Deep Learning Visualisations
‘black box’ since DL models are non-linear due to activation functions so cannot be visualised easily. BUT, visualisation can be done using the activation and gradient of the model. The activation can be visualized using:
1. Nearest neighbor - a layer activation of an image can be taken and the nearest images of that activation can be seen together.
2 Dimensionality reduction - the dimension of the activation can be reduced by PCA and t-SNE for visualizing in two/three dimensions. PCA reduces the dimension by projecting the values in the direction of max variance. t-SNE reduces the dimension by mapping the closest points to three dimensions.
3. Maximal patches - one neuron is activated and the corresponding path with maximum activation is captured
4. Occlusion: the images are occluded (obstructed) at various positions and the activation is shown as heat maps to understand what portions of the images are important.

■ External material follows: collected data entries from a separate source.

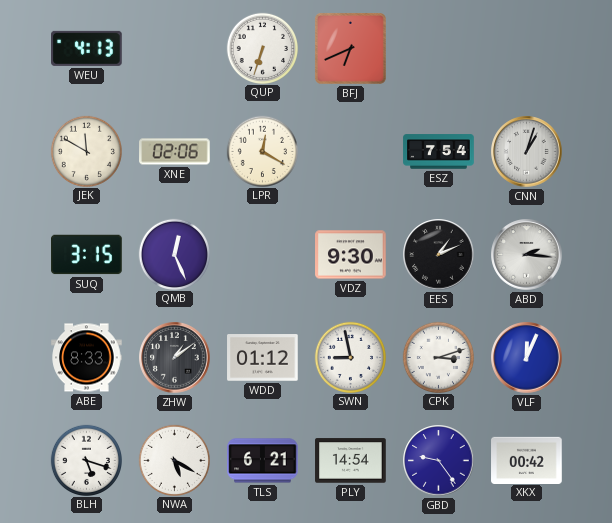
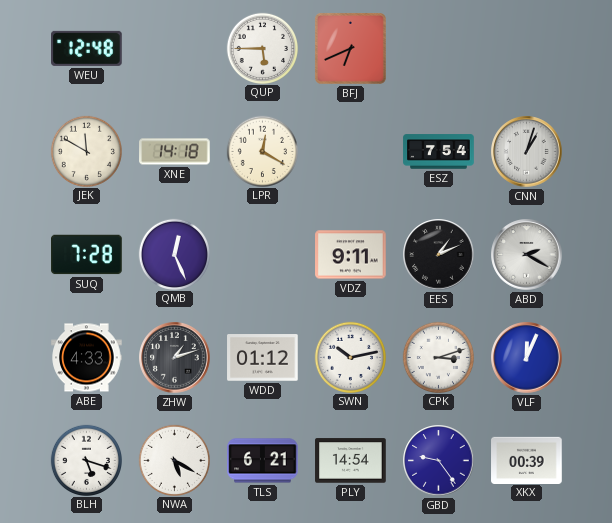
WEU: 4:13 -> 12:48
QUP: 6:33 -> 5:45
XNE: 02:06 -> 14:18
SUQ: 3:15 -> 7:28
VDZ: 9:30 -> 9:11
ABD: 2:16 -> 2:20
ABE: 8:33 -> 4:33
ZHW: 1:09 -> 1:12
SWN: 8:58 -> 10:13
XKX: 00:42 -> 00:39
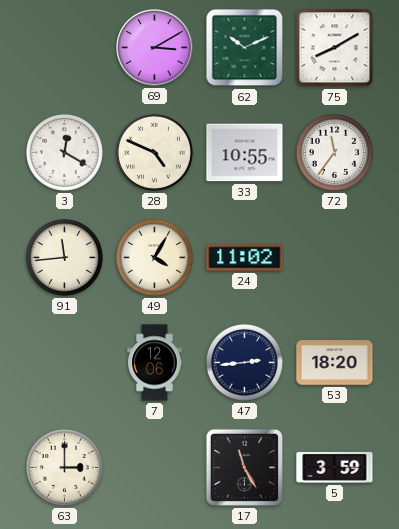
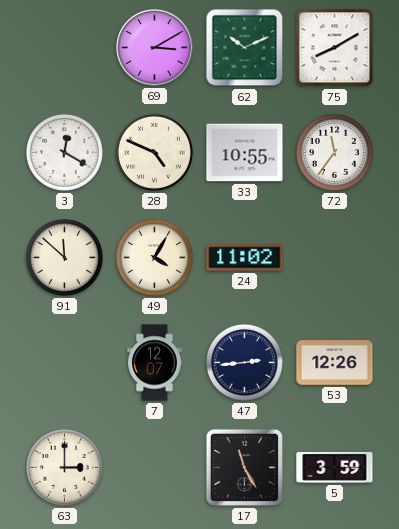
91: 11:44 -> 11:52
7: 12:06 -> 12:07
53: 18:20 -> 12:26
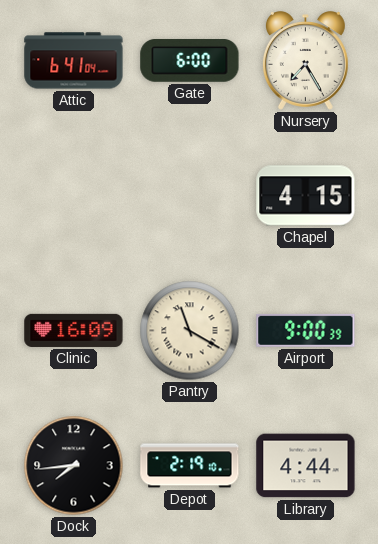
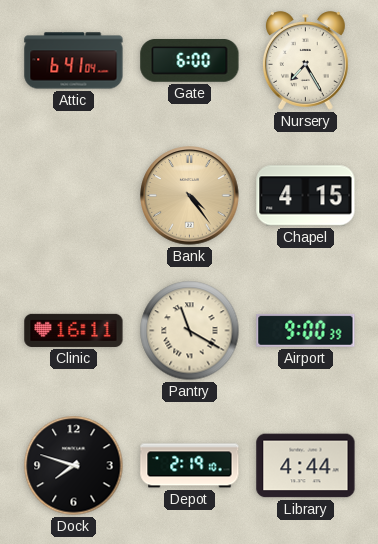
Bank: none -> 4:24
Clinic: 16:09 -> 16:11
Dock: 7:44 -> 7:48
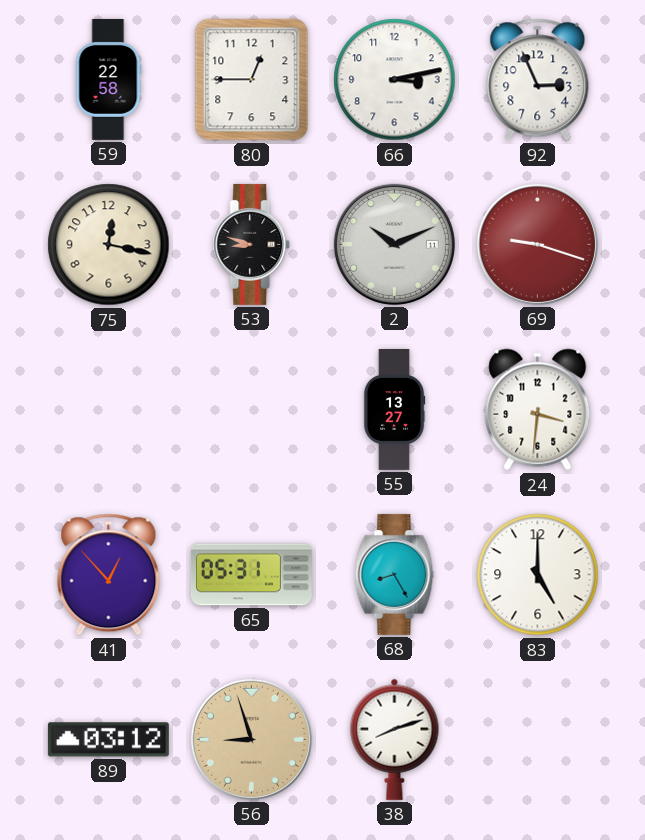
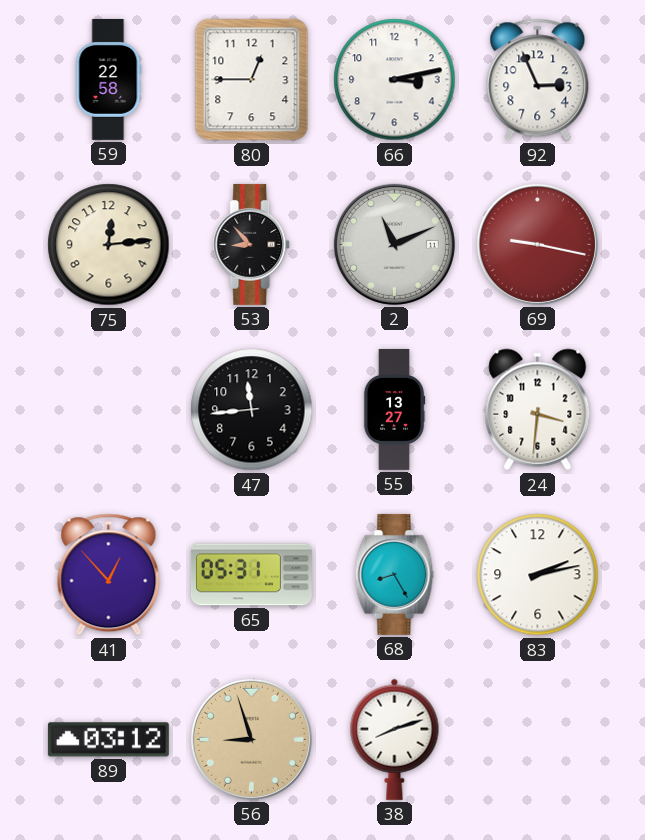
75: 12:17 -> 12:14
53: 8:48 -> 8:53
2: 10:11 -> 11:11
69: 9:18 -> 9:17
47: none -> 11:44
83: 5:00 -> 2:13
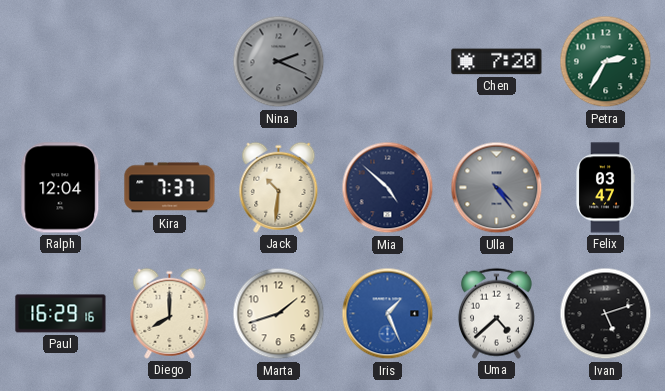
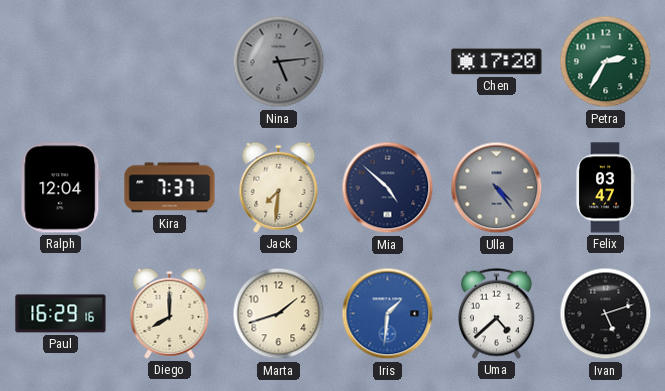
Nina: 2:19 -> 5:14
Chen: 7:20 -> 17:20
Jack: 10:31 -> 7:31
Iris: 1:26 -> 1:31
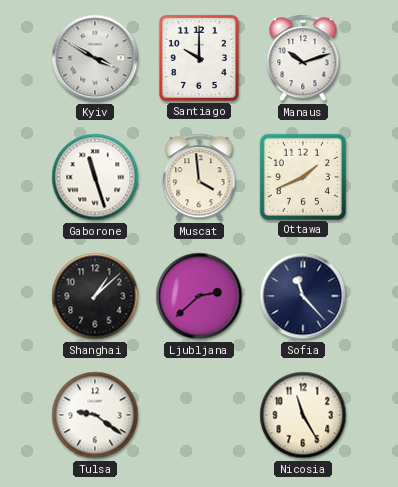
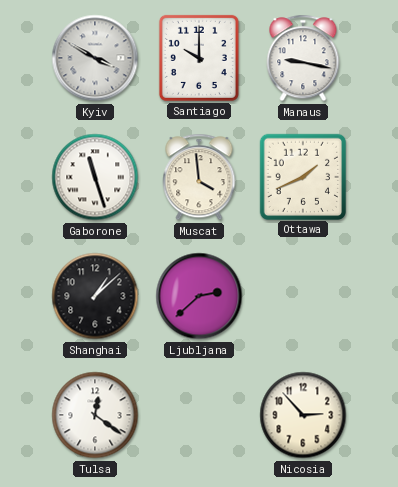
Manaus: 10:12 -> 9:17
Sofia: 11:23 -> none
Tulsa: 9:21 -> 12:21
Nicosia: 11:25 -> 2:53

The neuron activations can be amplified at some layer in the network rather than synthesizing the image (as in guided backprop). This concept of amplifying the original image to see the effect of features is called DeepDream.
- Take an image and pick a layer from CNN
- Take the activations at a particular layer.
- Modify the gradient such that the gradient and activations are equal.
- Compute the gradients of the image and backpropagate.
- Image has to be jittered and normalized using regularization
- The pixel values should be clipped
- Multi-scale processing of the image is done for the effect of fractal.
Model inference
Any new data can be passed to the model to get the results. This process of getting the classification results or features from an image is termed as inference.
One-shot learning
The technique of learning with just one example. In this case, an image can be shown and it can tell whether they are similar. For most of the similarity learning tasks, a pair of positive and negative pairs are required to train.
Vanishing Gradient Problem
If the weight initialization of NN is sloppy, these non linearity functions can saturate and stop learning. Training loss will be flat and refuse to go down. For example, if your weight matrix W is initialized too large, the output of the matrix multiple could have a v large range, which is turn will make all the outputs in the vector z almost binary: 1 or 0 (using sigmoid). If this is the case, then, z*(1-z) which is the local gradient of the sigmoid non-linearity, will become 0 (vanish) in both cases, which will make the gradient for both x and W also zero. The rest of the backward pass will come out all zero from this point onward on account of the multiplication in the chain rule.
Chain rule
used for computing the derivative of the composition of two or more functions.
Elastic-net regularization
Combines the L1 regularization with the L2 regularization: lambda1|w| + lambda2w2
Max-norm constraints regularization
Another form of regularization is to enforce an absolute upper bound on the magnitude of the weight vector for every neuron and use projected gradient descent to enforce the constraint.
Curse of dimensionality
The number of data points needed to fill the available space grows exponentially with the number of dimensions (or plot axes). If a classifier is not fed with data points that span the entire feature space, the classifier will not know what to do once a new data point is presented that lies far away from all the previously encountered data points.
In practice, the curse of dimensionality means that for a given sample size, there is a maximum number of features, above which the performance of our classifier will degrade rather than improve.